Oberbürgermeisterin Karin Welge (SPD) meldet sich in der Diskussion um die Verteilung von Geflüchteten in NRW deutlich zu Wort – und fordert, dass dringend mehr berücksichtigt wird, „welche Integrationsleistungen für das gesamte Land NRW“ Städte wie Gelsenkirchen bereits erfüllen. „Gelsenkirchen ist bereits ganz weit vorne, in dem was wir tun und leisten.“
Wie die WAZ berichtete, sind viele Revierstädte unzufrieden mit dem aktuellen System bei der Verteilung von Geflüchteten aus der Ukraine. Dabei geht es aktuell vor allem um die sogenannte FlüAG-Quote, die Quote nach dem Flüchtlingsaufnahmegesetz, nach der die Menschen zugewiesen werden.
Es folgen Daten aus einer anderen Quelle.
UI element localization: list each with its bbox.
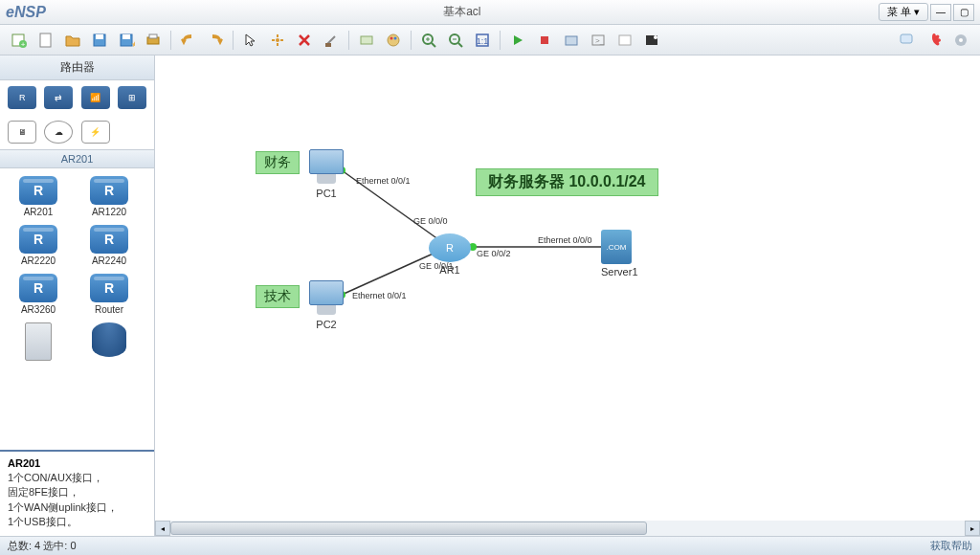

Was dabei für Kritik sorgt: Seit dem 1. Juli bekommen Ukraine-Flüchtlinge ihr Geld vom Jobcenter, sie erhalten keine Asylbewerberleistungen mehr. Durch diesen Rechtskreiswechsel werden sie bei der FlüAG-Quote nicht mehr berücksichtigt.
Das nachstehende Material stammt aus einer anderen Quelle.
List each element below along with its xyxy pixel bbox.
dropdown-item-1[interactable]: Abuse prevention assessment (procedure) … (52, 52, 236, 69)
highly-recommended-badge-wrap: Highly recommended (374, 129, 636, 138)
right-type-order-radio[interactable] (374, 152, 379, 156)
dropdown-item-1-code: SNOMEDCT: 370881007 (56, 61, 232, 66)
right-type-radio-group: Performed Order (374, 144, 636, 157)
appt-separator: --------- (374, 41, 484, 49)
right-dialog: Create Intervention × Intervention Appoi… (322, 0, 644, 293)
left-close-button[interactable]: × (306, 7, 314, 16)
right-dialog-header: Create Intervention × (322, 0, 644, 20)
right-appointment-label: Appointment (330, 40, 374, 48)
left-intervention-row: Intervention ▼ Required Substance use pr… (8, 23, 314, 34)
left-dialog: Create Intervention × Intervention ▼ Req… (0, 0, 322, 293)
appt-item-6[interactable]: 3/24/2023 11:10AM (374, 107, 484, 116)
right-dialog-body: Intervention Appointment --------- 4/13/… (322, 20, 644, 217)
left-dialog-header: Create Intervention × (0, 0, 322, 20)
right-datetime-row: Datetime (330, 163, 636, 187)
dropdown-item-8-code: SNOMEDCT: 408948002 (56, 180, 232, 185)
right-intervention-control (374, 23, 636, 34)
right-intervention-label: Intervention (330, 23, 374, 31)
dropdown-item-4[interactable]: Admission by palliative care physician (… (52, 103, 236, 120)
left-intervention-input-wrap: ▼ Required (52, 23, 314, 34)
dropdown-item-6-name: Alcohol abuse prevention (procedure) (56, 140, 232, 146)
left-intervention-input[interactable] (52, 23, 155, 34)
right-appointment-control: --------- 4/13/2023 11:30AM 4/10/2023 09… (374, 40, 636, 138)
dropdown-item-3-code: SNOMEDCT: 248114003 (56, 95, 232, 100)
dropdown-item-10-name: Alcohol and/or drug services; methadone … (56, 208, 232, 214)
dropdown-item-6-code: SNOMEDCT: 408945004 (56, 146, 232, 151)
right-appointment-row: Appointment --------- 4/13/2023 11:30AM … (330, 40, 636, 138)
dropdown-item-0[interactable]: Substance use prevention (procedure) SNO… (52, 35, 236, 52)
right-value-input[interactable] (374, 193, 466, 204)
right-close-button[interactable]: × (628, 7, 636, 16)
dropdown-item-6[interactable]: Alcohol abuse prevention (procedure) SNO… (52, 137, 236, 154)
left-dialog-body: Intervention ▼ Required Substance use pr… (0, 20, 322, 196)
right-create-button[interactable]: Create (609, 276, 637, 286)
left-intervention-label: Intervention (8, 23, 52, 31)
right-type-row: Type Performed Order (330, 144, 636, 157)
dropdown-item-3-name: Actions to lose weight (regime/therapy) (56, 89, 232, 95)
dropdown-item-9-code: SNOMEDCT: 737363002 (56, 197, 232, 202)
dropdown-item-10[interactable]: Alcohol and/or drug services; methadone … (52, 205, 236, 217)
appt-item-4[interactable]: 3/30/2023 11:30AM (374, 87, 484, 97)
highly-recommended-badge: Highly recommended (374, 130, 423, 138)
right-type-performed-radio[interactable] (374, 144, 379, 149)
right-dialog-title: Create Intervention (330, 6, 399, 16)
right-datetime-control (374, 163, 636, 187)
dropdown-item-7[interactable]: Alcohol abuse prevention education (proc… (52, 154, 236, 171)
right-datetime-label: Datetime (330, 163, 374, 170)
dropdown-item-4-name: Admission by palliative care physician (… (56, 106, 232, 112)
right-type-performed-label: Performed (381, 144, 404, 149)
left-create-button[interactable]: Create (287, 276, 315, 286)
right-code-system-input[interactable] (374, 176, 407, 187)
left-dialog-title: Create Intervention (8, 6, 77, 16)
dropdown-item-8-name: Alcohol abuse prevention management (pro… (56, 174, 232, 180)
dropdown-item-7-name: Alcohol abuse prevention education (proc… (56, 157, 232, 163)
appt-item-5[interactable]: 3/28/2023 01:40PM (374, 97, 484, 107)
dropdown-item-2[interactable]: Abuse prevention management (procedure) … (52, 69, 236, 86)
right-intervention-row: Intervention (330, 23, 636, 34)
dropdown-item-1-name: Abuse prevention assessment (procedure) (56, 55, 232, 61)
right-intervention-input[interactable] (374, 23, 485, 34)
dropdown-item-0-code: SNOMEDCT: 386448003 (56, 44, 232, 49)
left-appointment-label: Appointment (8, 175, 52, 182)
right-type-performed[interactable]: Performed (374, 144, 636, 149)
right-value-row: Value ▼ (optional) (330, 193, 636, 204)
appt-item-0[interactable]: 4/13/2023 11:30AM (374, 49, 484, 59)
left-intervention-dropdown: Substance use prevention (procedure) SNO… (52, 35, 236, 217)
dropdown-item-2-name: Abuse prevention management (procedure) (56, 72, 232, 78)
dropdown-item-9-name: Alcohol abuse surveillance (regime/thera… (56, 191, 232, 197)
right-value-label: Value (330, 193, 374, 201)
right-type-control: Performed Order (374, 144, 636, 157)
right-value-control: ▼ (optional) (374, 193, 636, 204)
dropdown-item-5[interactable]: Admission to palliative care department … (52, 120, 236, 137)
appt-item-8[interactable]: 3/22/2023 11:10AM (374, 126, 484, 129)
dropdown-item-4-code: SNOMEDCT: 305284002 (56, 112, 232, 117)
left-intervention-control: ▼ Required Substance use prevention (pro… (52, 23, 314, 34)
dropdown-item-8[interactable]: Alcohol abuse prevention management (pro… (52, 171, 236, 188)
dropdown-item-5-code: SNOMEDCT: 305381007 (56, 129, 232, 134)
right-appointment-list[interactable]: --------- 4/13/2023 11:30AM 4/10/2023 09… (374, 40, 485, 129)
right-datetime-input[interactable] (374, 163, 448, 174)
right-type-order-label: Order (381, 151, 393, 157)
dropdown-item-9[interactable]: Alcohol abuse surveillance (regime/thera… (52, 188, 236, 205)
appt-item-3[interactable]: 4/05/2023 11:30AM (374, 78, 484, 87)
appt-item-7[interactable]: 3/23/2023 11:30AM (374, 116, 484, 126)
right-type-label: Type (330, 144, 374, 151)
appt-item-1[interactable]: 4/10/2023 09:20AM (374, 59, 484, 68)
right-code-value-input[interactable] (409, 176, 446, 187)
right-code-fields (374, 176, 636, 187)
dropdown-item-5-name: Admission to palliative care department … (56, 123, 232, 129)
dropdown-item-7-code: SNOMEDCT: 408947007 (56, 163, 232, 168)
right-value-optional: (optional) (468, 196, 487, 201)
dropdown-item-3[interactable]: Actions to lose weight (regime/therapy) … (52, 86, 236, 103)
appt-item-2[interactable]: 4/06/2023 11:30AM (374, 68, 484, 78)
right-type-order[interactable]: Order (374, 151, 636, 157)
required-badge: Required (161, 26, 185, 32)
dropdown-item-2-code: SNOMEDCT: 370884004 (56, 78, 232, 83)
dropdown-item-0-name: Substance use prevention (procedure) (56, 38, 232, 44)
Während unter anderem der NRW-Städtetag fordert, dass die Ukrainer auch nach dem Rechtskreiswechsel als Zahlfälle berücksichtigt werden sollten, geht Gelsenkirchens Stadtoberhaupt noch einen Schritt weiter - und fordert eine grundsätzlichere Debatte.
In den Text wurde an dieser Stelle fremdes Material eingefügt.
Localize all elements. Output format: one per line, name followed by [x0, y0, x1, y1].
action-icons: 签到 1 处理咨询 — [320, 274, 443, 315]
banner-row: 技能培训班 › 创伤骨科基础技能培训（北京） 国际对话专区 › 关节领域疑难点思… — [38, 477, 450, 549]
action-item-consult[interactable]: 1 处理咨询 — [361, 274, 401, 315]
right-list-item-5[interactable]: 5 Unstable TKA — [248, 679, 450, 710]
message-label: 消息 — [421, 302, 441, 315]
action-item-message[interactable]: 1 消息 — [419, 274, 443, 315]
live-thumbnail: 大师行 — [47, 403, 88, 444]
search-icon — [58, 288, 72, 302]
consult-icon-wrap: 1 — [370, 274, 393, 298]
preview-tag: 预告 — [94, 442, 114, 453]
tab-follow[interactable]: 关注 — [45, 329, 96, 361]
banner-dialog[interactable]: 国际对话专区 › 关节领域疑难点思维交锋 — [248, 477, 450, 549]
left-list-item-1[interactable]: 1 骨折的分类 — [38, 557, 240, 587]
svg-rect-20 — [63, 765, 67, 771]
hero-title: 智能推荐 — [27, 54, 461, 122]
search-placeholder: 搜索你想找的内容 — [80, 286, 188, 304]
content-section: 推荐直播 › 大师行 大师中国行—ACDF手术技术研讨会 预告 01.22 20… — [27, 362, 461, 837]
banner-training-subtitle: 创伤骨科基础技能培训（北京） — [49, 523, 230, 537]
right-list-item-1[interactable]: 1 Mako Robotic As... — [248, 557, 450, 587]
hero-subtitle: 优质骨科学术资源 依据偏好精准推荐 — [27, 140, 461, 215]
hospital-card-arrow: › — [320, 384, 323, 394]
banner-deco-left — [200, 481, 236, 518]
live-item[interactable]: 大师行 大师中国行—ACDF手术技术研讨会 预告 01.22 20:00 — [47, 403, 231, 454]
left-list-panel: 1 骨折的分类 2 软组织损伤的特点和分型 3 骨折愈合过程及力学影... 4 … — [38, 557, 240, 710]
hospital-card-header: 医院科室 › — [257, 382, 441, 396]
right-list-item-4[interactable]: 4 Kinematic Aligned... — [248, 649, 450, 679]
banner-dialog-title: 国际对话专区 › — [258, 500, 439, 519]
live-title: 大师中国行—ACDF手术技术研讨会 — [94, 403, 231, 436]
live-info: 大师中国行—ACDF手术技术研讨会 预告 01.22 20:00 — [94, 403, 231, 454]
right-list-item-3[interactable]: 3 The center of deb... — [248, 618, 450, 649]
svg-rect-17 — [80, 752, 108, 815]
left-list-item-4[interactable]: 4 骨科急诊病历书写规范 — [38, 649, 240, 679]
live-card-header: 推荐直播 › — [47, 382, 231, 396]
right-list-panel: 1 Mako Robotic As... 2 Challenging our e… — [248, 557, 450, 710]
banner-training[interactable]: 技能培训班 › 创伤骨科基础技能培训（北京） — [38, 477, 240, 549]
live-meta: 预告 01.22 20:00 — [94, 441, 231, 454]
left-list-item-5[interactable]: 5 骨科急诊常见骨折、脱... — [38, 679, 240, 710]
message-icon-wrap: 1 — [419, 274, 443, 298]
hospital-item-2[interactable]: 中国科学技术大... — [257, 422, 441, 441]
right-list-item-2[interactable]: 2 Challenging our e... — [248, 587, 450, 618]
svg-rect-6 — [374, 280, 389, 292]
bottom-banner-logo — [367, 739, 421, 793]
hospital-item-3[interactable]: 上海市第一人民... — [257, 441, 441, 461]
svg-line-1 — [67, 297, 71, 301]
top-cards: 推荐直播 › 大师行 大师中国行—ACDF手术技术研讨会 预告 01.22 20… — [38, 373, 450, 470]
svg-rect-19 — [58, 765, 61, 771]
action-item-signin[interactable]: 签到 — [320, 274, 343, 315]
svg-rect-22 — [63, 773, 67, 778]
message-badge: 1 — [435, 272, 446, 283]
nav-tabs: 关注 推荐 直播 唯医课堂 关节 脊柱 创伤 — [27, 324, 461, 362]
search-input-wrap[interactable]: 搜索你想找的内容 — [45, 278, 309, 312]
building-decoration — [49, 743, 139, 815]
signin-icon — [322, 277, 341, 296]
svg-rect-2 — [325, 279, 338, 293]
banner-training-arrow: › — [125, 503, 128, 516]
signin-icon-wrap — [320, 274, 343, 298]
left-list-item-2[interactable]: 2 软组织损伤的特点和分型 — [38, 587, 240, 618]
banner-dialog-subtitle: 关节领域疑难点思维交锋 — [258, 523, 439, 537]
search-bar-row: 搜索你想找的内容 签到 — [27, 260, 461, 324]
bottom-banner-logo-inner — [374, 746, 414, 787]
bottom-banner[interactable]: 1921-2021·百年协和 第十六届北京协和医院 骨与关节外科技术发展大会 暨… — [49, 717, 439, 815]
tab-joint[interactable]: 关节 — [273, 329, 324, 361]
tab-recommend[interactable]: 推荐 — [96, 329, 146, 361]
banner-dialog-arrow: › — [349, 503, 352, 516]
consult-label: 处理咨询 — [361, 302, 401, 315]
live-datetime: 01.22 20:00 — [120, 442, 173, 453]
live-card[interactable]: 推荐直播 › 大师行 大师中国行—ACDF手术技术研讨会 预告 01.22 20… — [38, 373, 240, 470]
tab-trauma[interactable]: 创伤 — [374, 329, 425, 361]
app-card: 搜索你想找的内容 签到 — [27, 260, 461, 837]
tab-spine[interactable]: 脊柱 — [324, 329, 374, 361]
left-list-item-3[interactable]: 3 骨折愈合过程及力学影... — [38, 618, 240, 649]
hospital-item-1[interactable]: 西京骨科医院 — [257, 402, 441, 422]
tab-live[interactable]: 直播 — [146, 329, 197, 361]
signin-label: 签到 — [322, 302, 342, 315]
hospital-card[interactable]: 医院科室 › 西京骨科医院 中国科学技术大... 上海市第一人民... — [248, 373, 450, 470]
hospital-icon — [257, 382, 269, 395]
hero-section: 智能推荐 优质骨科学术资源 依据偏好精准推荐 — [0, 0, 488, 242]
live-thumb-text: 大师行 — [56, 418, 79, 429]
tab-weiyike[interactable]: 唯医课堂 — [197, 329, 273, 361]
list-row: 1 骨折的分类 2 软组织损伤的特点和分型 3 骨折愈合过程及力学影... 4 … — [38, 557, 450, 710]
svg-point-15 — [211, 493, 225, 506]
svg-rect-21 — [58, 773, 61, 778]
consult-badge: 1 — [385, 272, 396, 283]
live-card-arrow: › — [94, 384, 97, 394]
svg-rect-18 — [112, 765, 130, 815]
OB Karin Welge: In Gelsenkirchen leben doppelt so viele Flüchtlinge wie hier nach entsprechenden Verpflichtungen leben müssten
Laut Welge erfüllt Gelsenkirchen die FlüAG-Quote zu 90 Prozent und könnte somit weitere Flüchtlinge zugewiesen bekommen, um die 100 Prozent zu erreichen. „Das macht den Anschein, als würden bei uns zu wenig Menschen aus dem Fluchtgeschehen versorgt, sagt die OB gegenüber der WAZ. Jedoch werde dabei nicht berücksichtigt, „wer alles wirklich in der Stadt lebt“.
Berücksichtigt werden müsse etwa auch der Zuzug aufgrund von Arbeitsaufnahme oder der Familiennachzug. Mieteinbezogen wird das in einer anderen Quote, der Erfüllungsquote der Wohnsitzauflage. Und diese erfüllt Gelsenkirchen zu 238,5 Prozent.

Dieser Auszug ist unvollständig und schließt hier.